*EXERCISE PROMPT*:
What you return must be the full listing, word for word, with no images in it.

*ENTRIES SUPPLIED*:
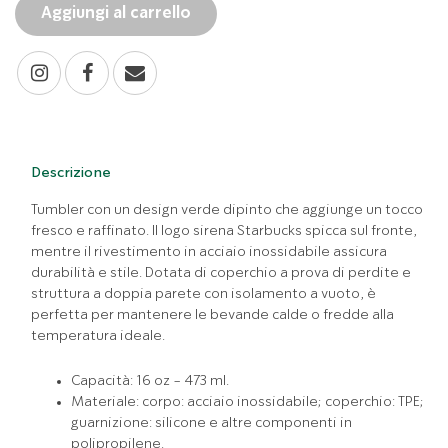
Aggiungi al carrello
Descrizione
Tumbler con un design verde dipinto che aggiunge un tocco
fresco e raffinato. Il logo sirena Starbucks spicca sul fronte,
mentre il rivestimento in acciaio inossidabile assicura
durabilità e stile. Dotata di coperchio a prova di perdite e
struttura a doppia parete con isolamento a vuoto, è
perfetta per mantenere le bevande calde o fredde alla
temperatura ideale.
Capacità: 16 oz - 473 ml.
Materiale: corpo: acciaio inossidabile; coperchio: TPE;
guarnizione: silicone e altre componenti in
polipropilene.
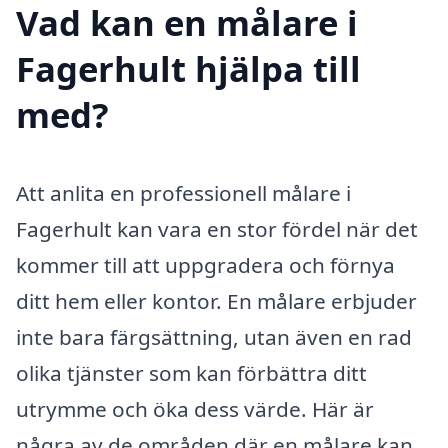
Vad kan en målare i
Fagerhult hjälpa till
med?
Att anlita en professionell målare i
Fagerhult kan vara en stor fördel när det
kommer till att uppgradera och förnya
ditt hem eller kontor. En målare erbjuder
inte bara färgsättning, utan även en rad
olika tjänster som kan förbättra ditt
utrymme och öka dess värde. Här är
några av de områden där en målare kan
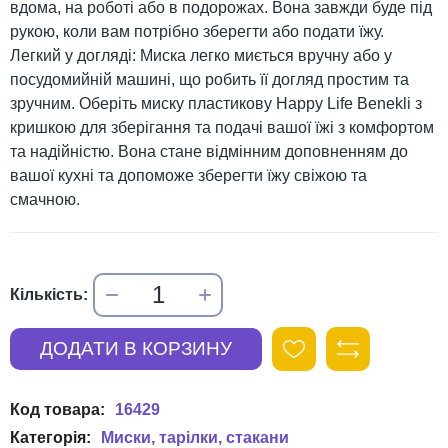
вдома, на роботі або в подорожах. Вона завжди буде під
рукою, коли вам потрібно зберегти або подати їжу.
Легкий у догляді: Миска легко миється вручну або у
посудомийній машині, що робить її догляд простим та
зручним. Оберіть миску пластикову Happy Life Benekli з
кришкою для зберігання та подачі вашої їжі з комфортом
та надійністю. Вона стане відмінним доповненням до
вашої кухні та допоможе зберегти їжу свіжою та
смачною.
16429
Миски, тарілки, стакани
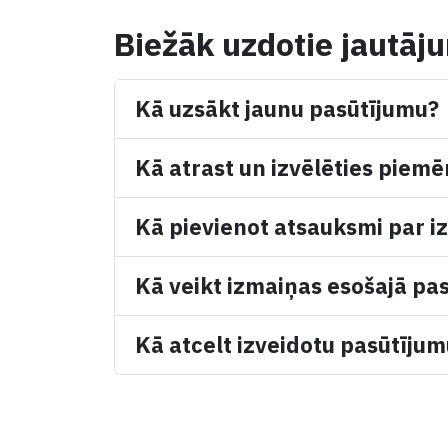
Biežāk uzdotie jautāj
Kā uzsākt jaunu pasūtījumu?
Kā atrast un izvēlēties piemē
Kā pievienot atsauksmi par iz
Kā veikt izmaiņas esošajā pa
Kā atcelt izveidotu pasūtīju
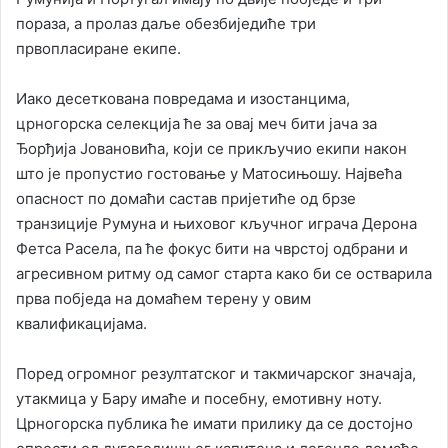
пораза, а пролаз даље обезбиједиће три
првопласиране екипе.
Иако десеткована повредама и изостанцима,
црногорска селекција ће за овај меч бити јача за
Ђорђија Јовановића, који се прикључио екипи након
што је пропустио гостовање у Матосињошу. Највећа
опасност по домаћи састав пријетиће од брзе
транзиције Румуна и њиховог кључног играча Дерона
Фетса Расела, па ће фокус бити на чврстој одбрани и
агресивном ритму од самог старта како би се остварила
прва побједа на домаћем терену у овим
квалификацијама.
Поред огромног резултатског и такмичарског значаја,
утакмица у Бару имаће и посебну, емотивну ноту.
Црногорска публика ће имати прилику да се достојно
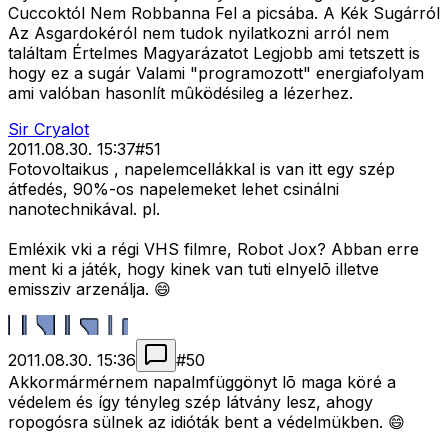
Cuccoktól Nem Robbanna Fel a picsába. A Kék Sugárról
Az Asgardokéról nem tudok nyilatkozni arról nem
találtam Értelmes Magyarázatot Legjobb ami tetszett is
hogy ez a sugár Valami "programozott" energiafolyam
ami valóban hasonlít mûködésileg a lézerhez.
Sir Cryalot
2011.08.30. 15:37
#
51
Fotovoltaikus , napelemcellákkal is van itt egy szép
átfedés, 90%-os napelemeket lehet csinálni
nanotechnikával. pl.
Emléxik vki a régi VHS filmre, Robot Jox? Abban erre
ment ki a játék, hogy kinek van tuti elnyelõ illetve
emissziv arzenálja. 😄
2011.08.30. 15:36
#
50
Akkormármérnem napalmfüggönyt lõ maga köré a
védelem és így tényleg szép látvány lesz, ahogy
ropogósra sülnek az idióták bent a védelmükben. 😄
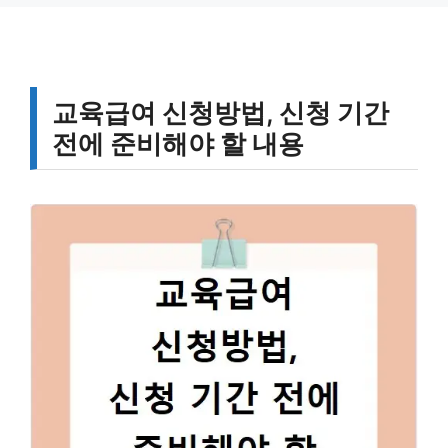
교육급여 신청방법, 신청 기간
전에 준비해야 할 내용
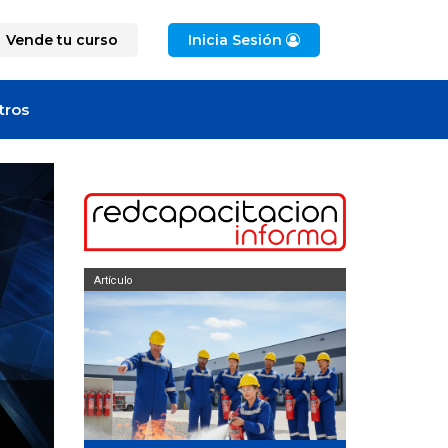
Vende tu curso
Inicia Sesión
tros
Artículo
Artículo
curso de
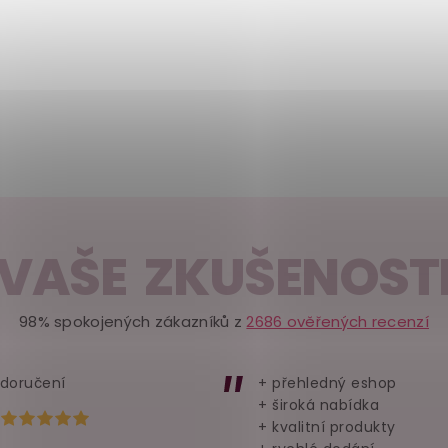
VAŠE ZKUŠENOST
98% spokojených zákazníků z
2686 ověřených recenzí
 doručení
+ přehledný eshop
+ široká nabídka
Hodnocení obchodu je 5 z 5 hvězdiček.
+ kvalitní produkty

*RESULT OF THIS EXERCISE*:
Aggiungi al carrello
Descrizione
Tumbler con un design verde dipinto che aggiunge un tocco
fresco e raffinato. Il logo sirena Starbucks spicca sul fronte,
mentre il rivestimento in acciaio inossidabile assicura
durabilità e stile. Dotata di coperchio a prova di perdite e
struttura a doppia parete con isolamento a vuoto, è
perfetta per mantenere le bevande calde o fredde alla
temperatura ideale.
Capacità: 16 oz - 473 ml.
Materiale: corpo: acciaio inossidabile; coperchio: TPE;
guarnizione: silicone e altre componenti in
polipropilene.
Vad kan en målare i
Fagerhult hjälpa till
med?
Att anlita en professionell målare i
Fagerhult kan vara en stor fördel när det
kommer till att uppgradera och förnya
ditt hem eller kontor. En målare erbjuder
inte bara färgsättning, utan även en rad
olika tjänster som kan förbättra ditt
utrymme och öka dess värde. Här är
några av de områden där en målare kan
вдома, на роботі або в подорожах. Вона завжди буде під
рукою, коли вам потрібно зберегти або подати їжу.
Легкий у догляді: Миска легко миється вручну або у
посудомийній машині, що робить її догляд простим та
зручним. Оберіть миску пластикову Happy Life Benekli з
кришкою для зберігання та подачі вашої їжі з комфортом
та надійністю. Вона стане відмінним доповненням до
вашої кухні та допоможе зберегти їжу свіжою та
смачною.
16429
Миски, тарілки, стакани
Biežāk uzdotie jautāj
Kā uzsākt jaunu pasūtījumu?
Kā atrast un izvēlēties piemē
Kā pievienot atsauksmi par iz
Kā veikt izmaiņas esošajā pa
Kā atcelt izveidotu pasūtīju
пораза, а пролаз даље обезбиједиће три
првопласиране екипе.
Иако десеткована повредама и изостанцима,
црногорска селекција ће за овај меч бити јача за
Ђорђија Јовановића, који се прикључио екипи након
што је пропустио гостовање у Матосињошу. Највећа
опасност по домаћи састав пријетиће од брзе
транзиције Румуна и њиховог кључног играча Дерона
Фетса Расела, па ће фокус бити на чврстој одбрани и
агресивном ритму од самог старта како би се остварила
прва побједа на домаћем терену у овим
квалификацијама.
Поред огромног резултатског и такмичарског значаја,
утакмица у Бару имаће и посебну, емотивну ноту.
Црногорска публика ће имати прилику да се достојно
Cuccoktól Nem Robbanna Fel a picsába. A Kék Sugárról
Az Asgardokéról nem tudok nyilatkozni arról nem
találtam Értelmes Magyarázatot Legjobb ami tetszett is
hogy ez a sugár Valami "programozott" energiafolyam
ami valóban hasonlít mûködésileg a lézerhez.
Sir Cryalot
2011.08.30. 15:37
#
51
Fotovoltaikus , napelemcellákkal is van itt egy szép
átfedés, 90%-os napelemeket lehet csinálni
nanotechnikával. pl.
Emléxik vki a régi VHS filmre, Robot Jox? Abban erre
ment ki a játék, hogy kinek van tuti elnyelõ illetve
emissziv arzenálja. 😄
2011.08.30. 15:36
#
50
Akkormármérnem napalmfüggönyt lõ maga köré a
védelem és így tényleg szép látvány lesz, ahogy
ropogósra sülnek az idióták bent a védelmükben. 😄
교육급여 신청방법, 신청 기간
전에 준비해야 할 내용
Vende tu curso
Inicia Sesión
tros
Artículo
Artículo
curso de
VAŠE ZKUŠENOST
98% spokojených zákazníků z
2686 ověřených recenzí
 doručení
+ přehledný eshop
+ široká nabídka
Hodnocení obchodu je 5 z 5 hvězdiček.
+ kvalitní produkty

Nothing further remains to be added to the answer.